I’m always being asked why I got into the web performance business. My standard response is that I got here via the content management systems I used to develop many years ago. We saw that there was a business problem, in that the companies that bought our CMS would then ask us if we could do anything to speed up page rendering, and so we started down the performance path.

But really, I got into this business for the same reason that many people — including you, perhaps — did: because I consider time the most valuable thing we have.

It sounds trite, but so do a lot of true things. As my most recent podcast guest, Mike Belshe, says, “Time is fixed. It’s precious. We all wish we had more of it.”

This attitude is what prompted Mike to create Google’s groundbreaking SPDY protocol, which has the potential to fulfil Google’s stated mandate: make the web universally faster.

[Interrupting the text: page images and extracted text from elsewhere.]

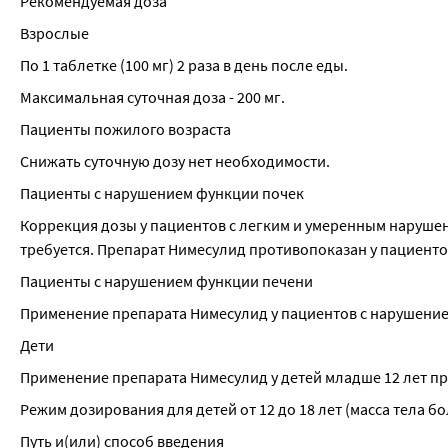
Рекомендуемая доза
Взрослые
По 1 таблетке (100 мг) 2 раза в день после еды.
Максимальная суточная доза - 200 мг.
Пациенты пожилого возраста
Снижать суточную дозу нет необходимости.
Пациенты с нарушением функции почек
Коррекция дозы у пациентов с легким и умеренным нарушени
требуется. Препарат Нимесулид противопоказан у пациенто
Пациенты с нарушением функции печени
Применение препарата Нимесулид у пациентов с нарушени
Дети
Применение препарата Нимесулид у детей младше 12 лет п
Режим дозирования для детей от 12 до 18 лет (масса тела б
Путь и(или) способ введения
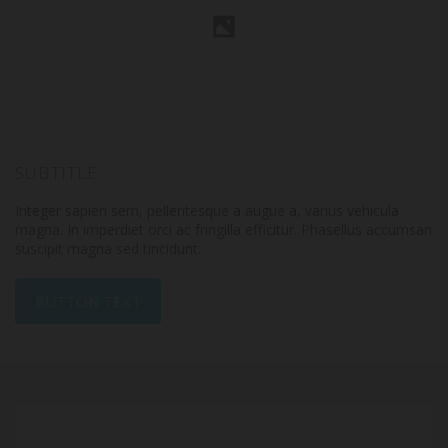
SUBTITLE
Integer sapien sem, pellentesque a augue a, varius vehicula
magna. In imperdiet orci ac fringilla efficitur. Phasellus accumsan
suscipit magna sed tincidunt.
BUTTON TEXT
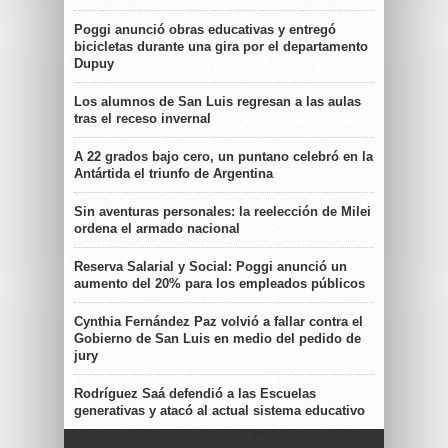
Poggi anunció obras educativas y entregó
bicicletas durante una gira por el departamento
Dupuy
Los alumnos de San Luis regresan a las aulas
tras el receso invernal
A 22 grados bajo cero, un puntano celebró en la
Antártida el triunfo de Argentina
Sin aventuras personales: la reelección de Milei
ordena el armado nacional
Reserva Salarial y Social: Poggi anunció un
aumento del 20% para los empleados públicos
Cynthia Fernández Paz volvió a fallar contra el
Gobierno de San Luis en medio del pedido de
jury
Rodríguez Saá defendió a las Escuelas
generativas y atacó al actual sistema educativo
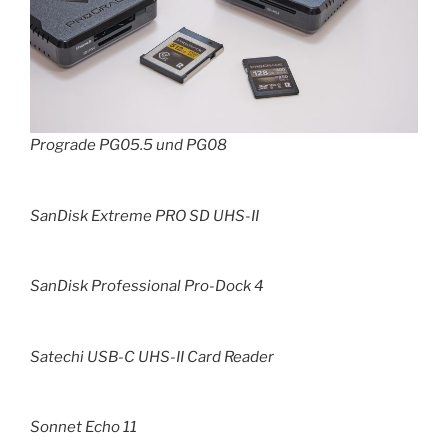
Prograde PG05.5 und PG08
SanDisk Extreme PRO SD UHS-II
SanDisk Professional Pro-Dock 4
Satechi USB-C UHS-II Card Reader
Sonnet Echo 11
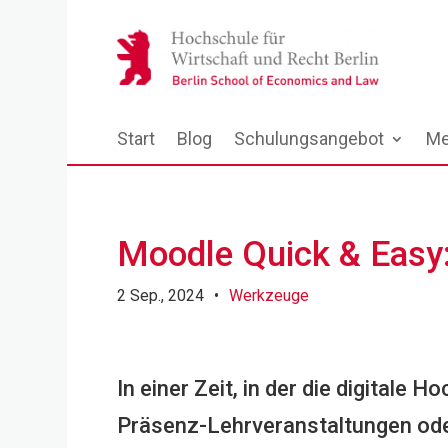
Start
Blog
Schulungsangebot
Me
Moodle Quick & Easy:
2 Sep., 2024
•
Werkzeuge
In einer Zeit, in der die digitale 
Präsenz-Lehrveranstaltungen oder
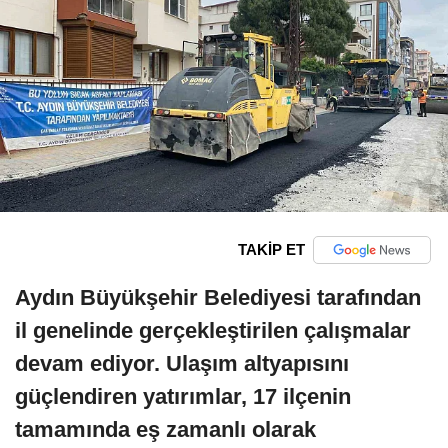
TAKİP ET
Aydın Büyükşehir Belediyesi tarafından
il genelinde gerçekleştirilen çalışmalar
devam ediyor. Ulaşım altyapısını
güçlendiren yatırımlar, 17 ilçenin
tamamında eş zamanlı olarak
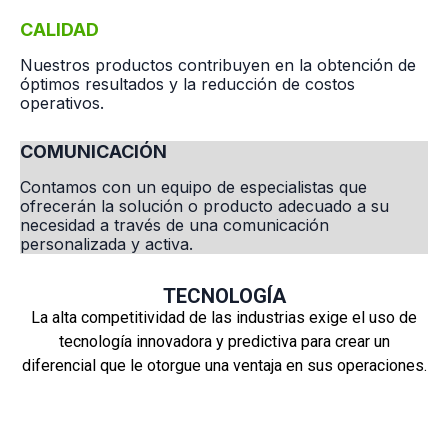
CALIDAD
Nuestros productos contribuyen en la obtención de
óptimos resultados y la reducción de costos
operativos.
COMUNICACIÓN
Contamos con un equipo de especialistas que
ofrecerán la solución o producto adecuado a su
necesidad a través de una comunicación
personalizada y activa.
TECNOLOGÍA
La alta competitividad de las industrias exige el uso de
tecnología innovadora y predictiva para crear un
diferencial que le otorgue una ventaja en sus operaciones.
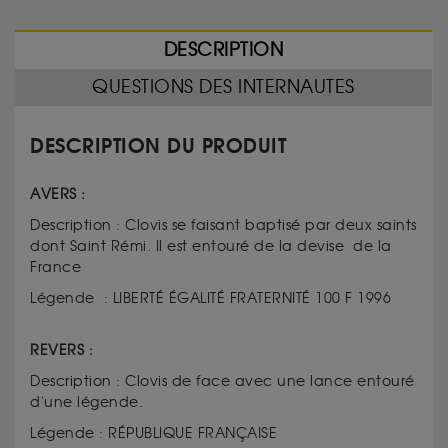
DESCRIPTION
QUESTIONS DES INTERNAUTES
DESCRIPTION DU PRODUIT
AVERS :
Description : Clovis se faisant baptisé par deux saints
dont Saint Rémi. Il est entouré de la devise de la
France
Légende : LIBERTÉ ÉGALITÉ FRATERNITÉ 100 F 1996
REVERS :
Description : Clovis de face avec une lance entouré
d'une légende.
Légende : RÉPUBLIQUE FRANÇAISE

And even though Mike left Google a year and a half ago, this attitude remains a driver behind his latest experiment, Twist — an online service that could radically reduce the amount of time you waste waiting for your chronically late friends to show up (or a myriad of other waiting-game scenarios). I’ve tried it, and it actually is kind of miraculous how well it works.

In this podcast, Mike and I had a far-reaching discussion about time, SPDY, Twist, mobile, native apps, and HTML5 versus Java. I enjoyed it immensely. I hope you do, too.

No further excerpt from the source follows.